The router I am using is a Linksys WAG160N, sitting practically on top of the printer, so the signal is excellent.


----------



## sinclair_tm (Mar 11, 2005)

Have you added the printer as a Bonjour printer?


----------



## cabildo (Jan 20, 2010)

Hi, thanks for your time. Do you mean on the Mac?


----------



## sinclair_tm (Mar 11, 2005)

Yes, open the Printer and Fax System Preference Pane and when you add printers, there is an icon at the top that says Bonjour printers. With the printer on and connect to the network, click that button and the Mac will either find it, or ask for the Bonjour address. Then tell it to remember the printer and it should work.


----------



## cabildo (Jan 20, 2010)

Hi, following your directions I don't see the bonjour icon. Do I need to enable something? I also don't seem to find any reference to Bonjour on the Mac at all and wonder if it is an option I managed somehow not to install when I upgraded to Leopard.


----------



## sinclair_tm (Mar 11, 2005)

Bonjour is part of the OS, it installs always. If the printer is on, then add printer and click on the default button, and Bonjour printers the Mac sees are there.


----------



## cabildo (Jan 20, 2010)

Hello again.
You will be getting fed up with me because again I am not seeing what is said to be there. Pressing '+' to add a printer and then selecting default, a window opens but there are no printers. I am beginning to think it may be something to do with the network rather than either the printer or the Mac. The router is a dual band with the printer 802.11g and the Mac 802.11n, what do you think?


----------



## sinclair_tm (Mar 11, 2005)

The router will control the data from the Mac and the printer, they will not be talking directly. Does the Mac connect to the network, see the other computers on it?
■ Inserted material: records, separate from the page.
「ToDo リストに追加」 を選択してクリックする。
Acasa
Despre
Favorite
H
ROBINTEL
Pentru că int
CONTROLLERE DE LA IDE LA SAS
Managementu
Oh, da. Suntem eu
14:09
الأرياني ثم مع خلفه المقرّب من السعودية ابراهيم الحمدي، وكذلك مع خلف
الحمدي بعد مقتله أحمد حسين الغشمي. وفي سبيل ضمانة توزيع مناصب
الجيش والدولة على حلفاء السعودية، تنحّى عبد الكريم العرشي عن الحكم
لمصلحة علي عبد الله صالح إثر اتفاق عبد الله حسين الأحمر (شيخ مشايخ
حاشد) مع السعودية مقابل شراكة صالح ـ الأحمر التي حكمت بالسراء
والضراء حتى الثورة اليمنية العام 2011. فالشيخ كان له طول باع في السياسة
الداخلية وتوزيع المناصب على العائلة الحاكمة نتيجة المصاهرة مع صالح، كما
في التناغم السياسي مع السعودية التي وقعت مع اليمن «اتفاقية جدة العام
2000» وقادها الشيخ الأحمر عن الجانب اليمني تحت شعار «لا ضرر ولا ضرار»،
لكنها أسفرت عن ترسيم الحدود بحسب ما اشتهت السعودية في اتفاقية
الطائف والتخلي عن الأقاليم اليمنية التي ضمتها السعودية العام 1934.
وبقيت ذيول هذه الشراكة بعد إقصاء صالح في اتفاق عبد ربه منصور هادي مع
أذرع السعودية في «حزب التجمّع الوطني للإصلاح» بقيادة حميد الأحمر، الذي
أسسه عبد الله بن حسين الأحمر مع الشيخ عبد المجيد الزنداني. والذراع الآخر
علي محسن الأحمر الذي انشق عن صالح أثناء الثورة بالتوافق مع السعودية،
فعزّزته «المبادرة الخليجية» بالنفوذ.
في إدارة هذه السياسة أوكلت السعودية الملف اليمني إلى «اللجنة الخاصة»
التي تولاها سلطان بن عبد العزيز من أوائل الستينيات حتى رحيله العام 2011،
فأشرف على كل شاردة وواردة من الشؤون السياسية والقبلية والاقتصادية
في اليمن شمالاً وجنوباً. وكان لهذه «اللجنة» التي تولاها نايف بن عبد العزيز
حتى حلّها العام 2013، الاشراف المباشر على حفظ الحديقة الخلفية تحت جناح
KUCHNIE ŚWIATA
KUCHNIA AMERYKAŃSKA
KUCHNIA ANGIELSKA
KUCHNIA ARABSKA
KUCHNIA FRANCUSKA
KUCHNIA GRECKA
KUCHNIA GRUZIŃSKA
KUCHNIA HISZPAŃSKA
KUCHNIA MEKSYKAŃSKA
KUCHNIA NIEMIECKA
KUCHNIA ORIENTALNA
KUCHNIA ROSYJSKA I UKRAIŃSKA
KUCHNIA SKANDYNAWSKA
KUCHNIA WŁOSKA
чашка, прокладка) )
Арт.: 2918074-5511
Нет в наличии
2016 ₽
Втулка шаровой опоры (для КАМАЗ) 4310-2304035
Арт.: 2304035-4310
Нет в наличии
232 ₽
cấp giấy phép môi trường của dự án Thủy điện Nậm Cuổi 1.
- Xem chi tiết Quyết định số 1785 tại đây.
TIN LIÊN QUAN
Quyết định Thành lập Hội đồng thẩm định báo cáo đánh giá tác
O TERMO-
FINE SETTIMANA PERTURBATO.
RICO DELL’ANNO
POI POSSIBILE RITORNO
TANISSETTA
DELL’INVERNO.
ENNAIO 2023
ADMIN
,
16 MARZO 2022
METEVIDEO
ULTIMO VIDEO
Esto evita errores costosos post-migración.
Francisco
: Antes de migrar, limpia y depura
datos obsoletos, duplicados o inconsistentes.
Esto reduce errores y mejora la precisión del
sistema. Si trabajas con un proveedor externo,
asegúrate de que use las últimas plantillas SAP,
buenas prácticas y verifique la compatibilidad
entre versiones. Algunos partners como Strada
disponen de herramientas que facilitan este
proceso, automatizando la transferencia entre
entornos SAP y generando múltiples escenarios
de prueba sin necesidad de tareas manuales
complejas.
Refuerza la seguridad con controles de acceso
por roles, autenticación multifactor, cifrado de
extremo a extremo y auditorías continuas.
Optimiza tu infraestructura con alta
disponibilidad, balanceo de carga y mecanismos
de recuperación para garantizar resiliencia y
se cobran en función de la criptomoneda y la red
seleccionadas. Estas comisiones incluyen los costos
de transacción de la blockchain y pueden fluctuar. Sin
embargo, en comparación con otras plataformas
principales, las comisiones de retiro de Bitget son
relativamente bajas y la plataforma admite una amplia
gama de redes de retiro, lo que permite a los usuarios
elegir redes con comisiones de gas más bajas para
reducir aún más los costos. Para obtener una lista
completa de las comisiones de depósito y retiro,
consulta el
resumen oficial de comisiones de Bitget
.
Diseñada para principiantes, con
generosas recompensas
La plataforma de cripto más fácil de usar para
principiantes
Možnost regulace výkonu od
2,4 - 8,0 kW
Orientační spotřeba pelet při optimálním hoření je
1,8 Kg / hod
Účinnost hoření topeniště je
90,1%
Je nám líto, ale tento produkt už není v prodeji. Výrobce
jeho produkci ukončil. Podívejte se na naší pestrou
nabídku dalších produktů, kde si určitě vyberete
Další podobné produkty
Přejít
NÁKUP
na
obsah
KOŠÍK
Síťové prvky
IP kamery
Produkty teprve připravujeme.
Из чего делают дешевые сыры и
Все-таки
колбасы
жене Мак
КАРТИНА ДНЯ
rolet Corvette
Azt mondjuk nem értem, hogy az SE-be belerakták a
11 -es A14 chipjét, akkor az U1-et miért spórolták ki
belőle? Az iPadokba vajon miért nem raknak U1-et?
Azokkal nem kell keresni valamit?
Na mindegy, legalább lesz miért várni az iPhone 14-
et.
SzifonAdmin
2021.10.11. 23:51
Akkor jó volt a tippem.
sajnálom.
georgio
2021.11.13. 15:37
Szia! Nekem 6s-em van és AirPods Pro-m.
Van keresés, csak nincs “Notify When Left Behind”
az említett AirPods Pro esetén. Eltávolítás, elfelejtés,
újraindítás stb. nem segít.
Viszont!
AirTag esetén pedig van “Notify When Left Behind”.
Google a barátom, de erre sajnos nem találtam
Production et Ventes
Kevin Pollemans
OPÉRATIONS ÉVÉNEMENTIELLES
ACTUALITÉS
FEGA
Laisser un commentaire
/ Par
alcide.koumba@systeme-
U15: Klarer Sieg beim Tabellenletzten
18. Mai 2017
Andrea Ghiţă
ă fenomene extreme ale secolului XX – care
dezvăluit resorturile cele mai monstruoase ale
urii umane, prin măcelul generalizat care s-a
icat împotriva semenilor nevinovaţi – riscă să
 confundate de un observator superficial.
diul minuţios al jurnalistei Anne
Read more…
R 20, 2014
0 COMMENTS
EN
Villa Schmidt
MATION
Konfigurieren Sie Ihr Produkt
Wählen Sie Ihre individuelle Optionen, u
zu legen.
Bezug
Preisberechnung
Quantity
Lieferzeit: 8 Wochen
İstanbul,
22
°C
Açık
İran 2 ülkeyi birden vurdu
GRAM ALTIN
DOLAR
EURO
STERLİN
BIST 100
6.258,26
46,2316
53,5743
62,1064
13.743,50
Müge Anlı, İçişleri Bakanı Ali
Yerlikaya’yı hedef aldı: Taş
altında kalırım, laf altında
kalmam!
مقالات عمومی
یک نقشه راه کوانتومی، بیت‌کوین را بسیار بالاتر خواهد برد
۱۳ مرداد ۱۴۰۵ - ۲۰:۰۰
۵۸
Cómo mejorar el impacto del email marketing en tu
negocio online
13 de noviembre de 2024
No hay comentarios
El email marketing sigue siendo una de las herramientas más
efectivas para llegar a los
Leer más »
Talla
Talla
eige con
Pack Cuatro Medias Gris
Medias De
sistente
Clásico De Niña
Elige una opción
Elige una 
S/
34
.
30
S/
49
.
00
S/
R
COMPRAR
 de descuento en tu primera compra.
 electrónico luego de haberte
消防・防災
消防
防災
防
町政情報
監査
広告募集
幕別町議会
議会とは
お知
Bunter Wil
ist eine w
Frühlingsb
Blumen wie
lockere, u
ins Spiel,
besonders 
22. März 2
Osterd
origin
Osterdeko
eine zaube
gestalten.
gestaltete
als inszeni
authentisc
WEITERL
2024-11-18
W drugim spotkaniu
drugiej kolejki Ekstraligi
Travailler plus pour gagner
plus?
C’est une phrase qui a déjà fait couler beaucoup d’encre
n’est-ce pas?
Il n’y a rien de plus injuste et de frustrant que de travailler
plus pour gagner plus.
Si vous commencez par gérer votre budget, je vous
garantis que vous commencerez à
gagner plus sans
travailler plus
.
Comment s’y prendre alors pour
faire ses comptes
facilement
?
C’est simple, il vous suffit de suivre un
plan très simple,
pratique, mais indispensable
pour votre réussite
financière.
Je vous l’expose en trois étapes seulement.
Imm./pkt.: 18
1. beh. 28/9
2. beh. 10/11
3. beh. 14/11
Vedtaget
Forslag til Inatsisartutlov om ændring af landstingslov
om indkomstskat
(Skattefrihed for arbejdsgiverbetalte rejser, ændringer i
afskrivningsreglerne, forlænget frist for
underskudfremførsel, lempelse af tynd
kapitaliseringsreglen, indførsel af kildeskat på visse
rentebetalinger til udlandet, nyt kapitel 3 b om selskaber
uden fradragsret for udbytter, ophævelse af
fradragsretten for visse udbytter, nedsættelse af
And to make sure, the Windows PCs are seeing the printer just fine? Do they see the Mac?


----------



## cabildo (Jan 20, 2010)

Once again thanks for your time and patience. 
The Mac sees the printer at times and when it does the PCs can find the Printer using the Bonjour wizard. I have Network Magic on the PCs and can see the MAC with it, but I don't see the PCs from the Mac. 
I had success today and had the desired system in place... however having put the MAC to sleep, find it has lost everything again despite having locked it all before closing the lid.


----------



## sinclair_tm (Mar 11, 2005)

Create a new admin user account and use that account to connect and then see if the settings stick after sleeping.


----------



## cabildo (Jan 20, 2010)

I did as you suggested without success. I'm convinced the problem is with the configuration of the dual band router. I was mistaken with the PCs seeing the Mac, they cannot access it, it was just showing up on the network magic graphics from an earlier time. I've put NM on the mac now and it cannot see anything on the network otherthan the router. When I tried to ping the printer from the router via the mac, it stated it could not identify the host. 
I shall persevere and try to understand how I can change the settings on the router so it can see both both channels and allow crossover communications. Thanks for your time, I'll post whether I get any success when I have achieved it.


----------



## sinclair_tm (Mar 11, 2005)

I would just turn the wireless-N off. The Mac will connect to which ever speed it can, so it will automatically drop to wireless-G speeds if the router is only running G. Again, check to make sure that it is set up as a DHCP server, and the Mac is set up to get an IP address from DHCP server. Also, if there is a modem attached to the router for internet, unplug that and give it a try. Most modems are set up as DHCP servers as well, and many times, home networks fail because both the modem and router are trying to assign out IP addresses, and they fight, breaking things like network printers.


----------



## DJ TBA (Jan 30, 2010)

To the OP: You are not alone, my C8100 all-in-one printer HATES my iMac. I have never got it to work properly via wireless. Strangely my partners MacBook that I set up in the exact same way, works fine!?!


----------



## cabildo (Jan 20, 2010)

Hi, sorry for the delay in responding.
I had done exactly what you suggested and effectively disabled the n band with immediate success. I now see everything you said I should have seen and the printer can now be seen and used wirelessly by all computers, iphone and ipod touch. Mind you I do have to reset the router occasionally for the PCs to see the printer via Bonjour, but I can live with that. 
So once again, many thanks for your help!


----------